Investigators suspect the killers collaborated with someone who had 
worked with the slain agents.

"They had to have had inside information," Patino Arias said. In 
another case, German Soto Lopez, head of Ciudad del Carmen's public 
safety department and the top law enforcement officer in the city, 
was assassinated in April. A month later, his predecessor, Humberto 
Peralta, was the target of an assassination attempt.

The strikes against top law enforcement officers underscored Ciudad 
del Carmen's evolution from mellow coastal city to flash point in 
Mexico's drug crisis. Patino Arias calls the area surrounding Ciudad 
del Carmen "the Logistical Triangle," a name inspired by Mexico's 
infamous Golden Triangle, a cartel stronghold in the states of 
Chihuahua, Sinaloa and Durango. This is because Ciudad del Carmen is 
a favored logistical base of operations for drug gangs, with its 
proximity to Guatemala as well as the Mexican states of Chiapas and 
Tabasco. In the past year, Patino Arias said, drug cartels have 
ramped up their operations in Campeche, the state where Ciudad del 
Carmen is located, and neighboring areas to take advantage of the 
easy flow of cocaine across the Mexican-Guatemalan border.

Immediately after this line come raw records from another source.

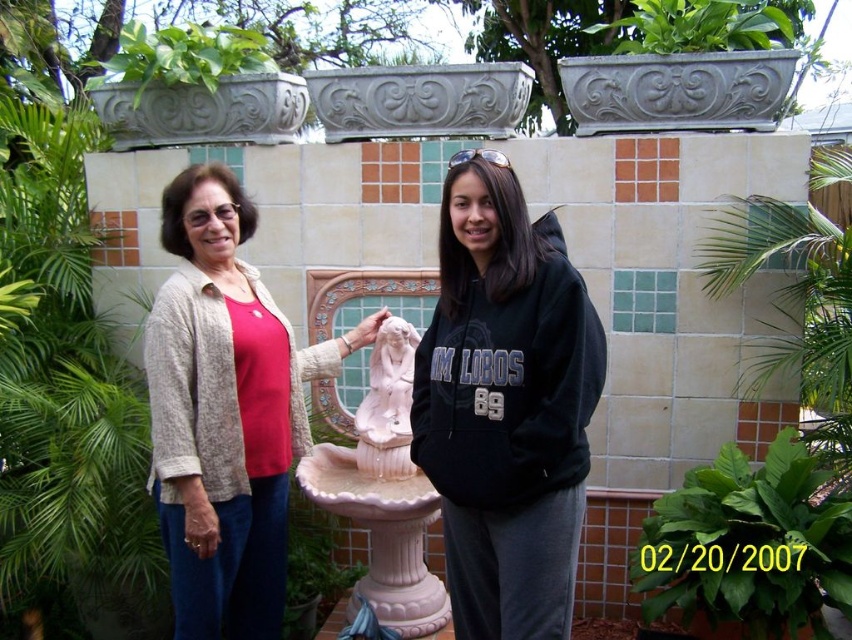 Based on the photo, you are a photographer trying to capture a clear shot of the black fleece sweatshirt at center and the green leafy plant at upper center. Which object should you focus on first to ensure both are in focus?

You should focus on the black fleece sweatshirt at center first because it is closer to the camera than the green leafy plant at upper center. By focusing on the closer object, the background object will also be in focus due to the depth of field.

Consider the image. You are trying to decide which item to pack for a trip. You have a small backpack and need to know which item is narrower between the black fleece sweatshirt at center and the green leafy plant at upper left. Which one should you choose?

The black fleece sweatshirt at center is narrower than the green leafy plant at upper left, so you should choose the black fleece sweatshirt at center to fit better in your small backpack. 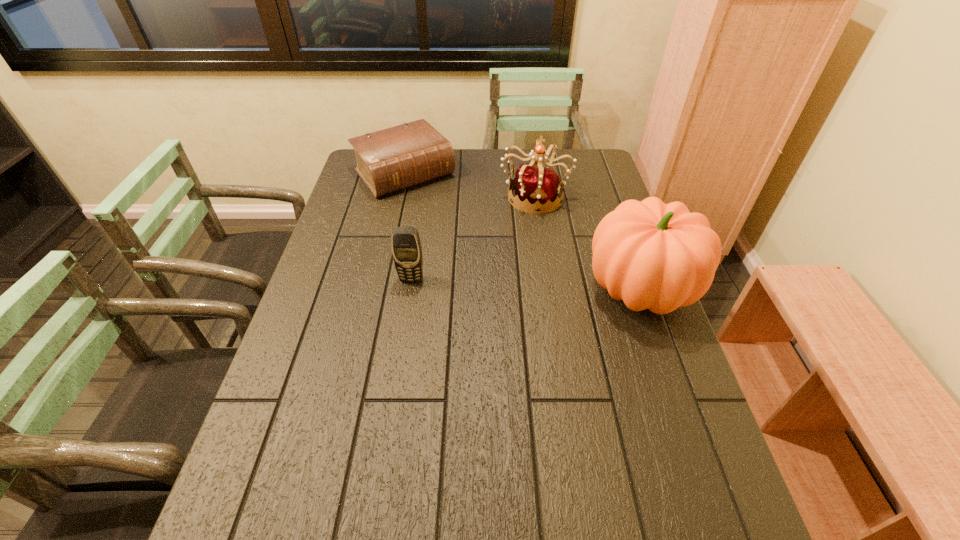 Find the location of `free spot at the left edge of the desktop`. free spot at the left edge of the desktop is located at coordinates (285, 370).

Identify the location of vacant space at the right edge of the desktop. The width and height of the screenshot is (960, 540). (698, 413).

The image size is (960, 540). In order to click on vacant area at the near left corner of the desktop in this screenshot , I will do `click(326, 466)`.

The height and width of the screenshot is (540, 960). I want to click on vacant area that lies between the pumpkin and the tiara, so click(x=587, y=242).

The height and width of the screenshot is (540, 960). In order to click on free spot between the pumpkin and the cellular telephone in this screenshot , I will do `click(525, 285)`.

The width and height of the screenshot is (960, 540). Find the location of `blank region between the third tallest object and the Bible`. blank region between the third tallest object and the Bible is located at coordinates (408, 226).

Locate an element on the screen. free space between the pumpkin and the shortest object is located at coordinates (522, 231).

Where is `free spot between the second tallest object and the cellular telephone`? Image resolution: width=960 pixels, height=540 pixels. free spot between the second tallest object and the cellular telephone is located at coordinates (473, 238).

I want to click on free space between the tiara and the Bible, so click(469, 185).

I want to click on free area in between the cellular telephone and the pumpkin, so click(x=525, y=285). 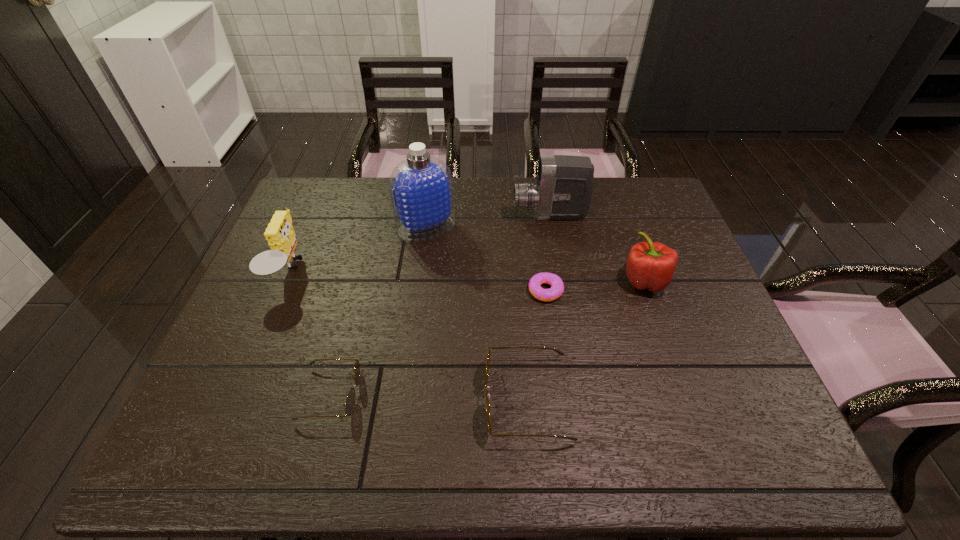 Observe the arrangement of all sunglassess in the image. To keep them evenly spaced, where would you place another sunglasses on the right? Please locate a free space. Please provide its 2D coordinates. Your answer should be formatted as a tuple, i.e. [(x, y)], where the tuple contains the x and y coordinates of a point satisfying the conditions above.

[(727, 404)] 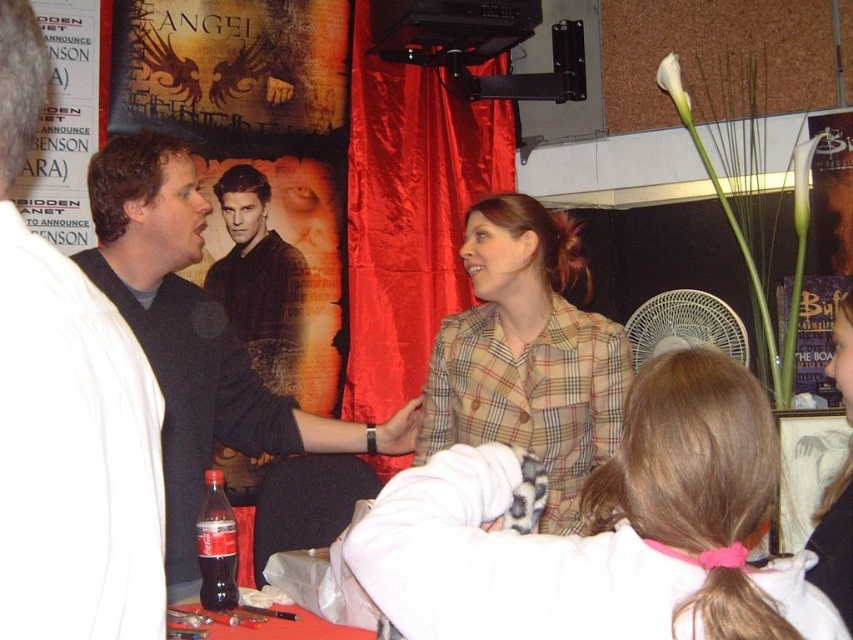 Question: Does pink hairband at center appear on the right side of matte black shirt at left?

Choices:
 (A) no
 (B) yes

Answer: (B)

Question: Which point is closer to the camera taking this photo?

Choices:
 (A) (674, 344)
 (B) (354, 467)
 (C) (27, 330)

The area 
is crisscrossed by rivers and mountains that provide escape routes.

In April, police captured one of Mexico's most feared drug suspects 
here: Nabor Vargas Garcia, better known as El Debora. Vargas Garcia 
is said to be one of the founders of Los Zetas, a group of former 
Mexican army officers who serve as hit men for the Gulf cartel.

Vargas Garcia was nabbed in a shootout that left two drug suspects 
dead and two police officers injured. Mexican police declared they 
had netted a pez gordo -- "big fish."

Police also found a cache of high-caliber weapons, a fact that on 
Friday was on the mind of Adrian Ruiz Saldana, a Mexican army veteran 
who is now a top federal police officer.

The federal police force that arrived here Friday was under Ruiz's 
command, and each man carried a G3 assault rifle with a 20-bullet 
clip. The drug traffickers they're after often have AK-47s and other 
powerful weapons.

Ruiz Saldana glanced at the ground and scraped his heavy black boot 
against the tarmac. "We're at a disadvantage," he said.